To understand, I went traveling around conservative sites this morning - that's where you get the real story of how this is playing. No one nailed it better than Erick Erickson at Red State.
Newt Gingrich’s rise has a lot to do with Newt Gingrich’s debate performance. But it has just as much to do with a party base in revolt against its thought and party leaders in Washington, DC. The base is revolting because they swept the GOP back into relevance in Washington just under two years ago and they have been thanked with contempt ever since.
Adding insult to injury, the party and thought leaders now try to foist on the base a milquetoast moderate from Massachusetts. Newt Gingrich can thank Mitt Romney and more for the second look he is getting...
People are mad as hell they are about to be stuck with another boring, moderate, uninspiring choice that has at best a 50/50 shot at losing to the worst president since Carter. They are flocking to Newt not because they think he’s a great guy, but because right now, he’s the only one fighting for conservatism and GOP voters are looking for a vessel to channel their anger with Obama and their complete disappointment with the GOP establishment which is now embodied perfectly by Romney....
Newt has taken the worst the media, Romney and the left can dish out, and he’s still standing and fighting with passion and eloquence. Sure, he’d probably be an erratic President, but right now Republican voters don’t care about his Presidency. They care about the fight with the left both Mitt Romney, and the Washington Republican leaders like John Boehner and Mitch McConnell don’t seem inclined to engage in.
This should help us understand that when we use the word "electability," Republican base voters mean something totally different than many of us assume. As Erickson said, they don't care about the Presidency and actual governing...they want a fight - the nastier the better.
Injecting a big dose of testosterone into the presidential debate, Republican candidate Newt Gingrich said Tuesday he wants to "knock out" President Obama in the general election in response to a question about whether he wants to bloody his nose...
Gingrich responded, "I don't want to argue with you about the analogy. I don't want to bloody his nose, I want to knock him out."
The audience applauded.
You have to remember, these Republicans are the ones who fanned the flames of Obama as the Kenyan socialist antichrist who is out to destroy America with his death panels and government intrusion into every nook and crany of your life. Republican base voters bought all that garbage and now you want to offer them the "milquetoast moderate from Massachusetts?" I think not!
Update: The perfect example of the "milquetoast moderate from Massachusetts" is Romney's statement that he will release his tax returns this Tuesday.
Republican presidential candidate Mitt Romney said Sunday that he will release his 2010 tax returns and 2011 estimates on Tuesday, acknowledging it was a mistake for his campaign not to have done so earlier.
First he said "no," then he said "maybe," then he said "later," and now he says "yes."
While most of us would say the later is the right thing to do, this kind of thing is EXACTLY what pisses off the Republican base. What did Gingrich do when pressed about his marital infidelities? He basically said STFU and blamed the leftist media. Republicans in SC flocked to his campaign because of it.
What's funny is that Newt used to be a "Saul Alinsky radical." Newt's a joke to me. The tea baggers have proven that they deserve my disdain.
ReplyDeleteVic78
Yeah, they may want a fight with Obama, but they are going to have deal with this major riff first. This riff is between The GOP elites and the rank-and-file GOP (mostly working class and social conservatives). The rift was always there and in certain states, the riff has played out openly at the state and local government level. However, this fight has gone national!
ReplyDeleteAlso, the Bain documentary is a major cause of this riff. In the SC primary, Romney got very little of working class vote.
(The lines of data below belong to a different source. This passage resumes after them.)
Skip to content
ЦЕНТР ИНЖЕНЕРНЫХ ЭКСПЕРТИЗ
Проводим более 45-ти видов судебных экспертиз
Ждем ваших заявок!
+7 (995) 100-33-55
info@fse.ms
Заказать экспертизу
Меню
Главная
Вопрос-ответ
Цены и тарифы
This demographic supported Newt overwhelmingly.
So, I'm not so sure if Newt is fighting for the conservatism described in the Red State comment above. All I know is that the working class/social conservatives in the party are angry at Romney and others in the GOP elite.
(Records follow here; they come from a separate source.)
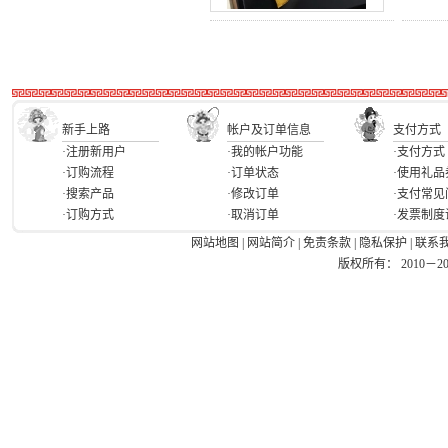
新手上路
帐户及订单信息
支付方式
·注册新用户
·我的帐户功能
·支付方式
·订购流程
·订单状态
·使用礼品
·搜索产品
·修改订单
·支付常见
·订购方式
·取消订单
·发票制度
网站地图
|
网站简介
|
免责条款
|
隐私保护
|
联系
版权所有： 2010－2026 Ea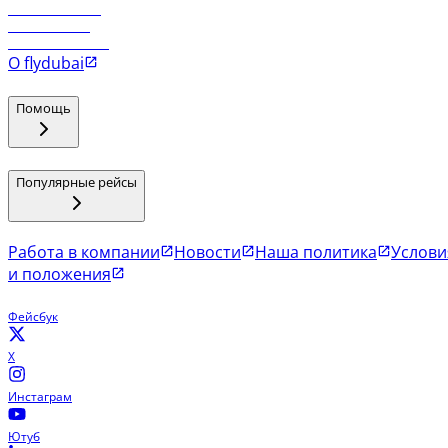
Рейсы в Маскат
Рейсы в Мале
Рейсы в Коломбо
О flydubai
Помощь
Популярные рейсы
Работа в компании
Новости
Наша политика
Услови
и положения
Фейсбук
X
Инстаграм
Ютуб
If ever there were a cautionary tale, this is it. The Republican Right don't care about governing (that much has become abundantly clear with Congress); they want a fight...bloody the nose of the Left. Isn't that exactly what we've been seeing with the Radical Left? They don't give any real care to the actual day-to-day tasks of governing or change...they want their perp walk, they want the President to use the bully pulpit, they want the President to bloody the noses of the Right. Plain and simple. I think it's time we acknowledge that the Left have become militant in their outlook, very much like they did in the 70's. This is about doing violence to the other side but it has been couched in the 'non-violence' of civil disobedience. We cannot afford to let the Left take over the Democratic Party the way the militant Right has taken over the Republican Party.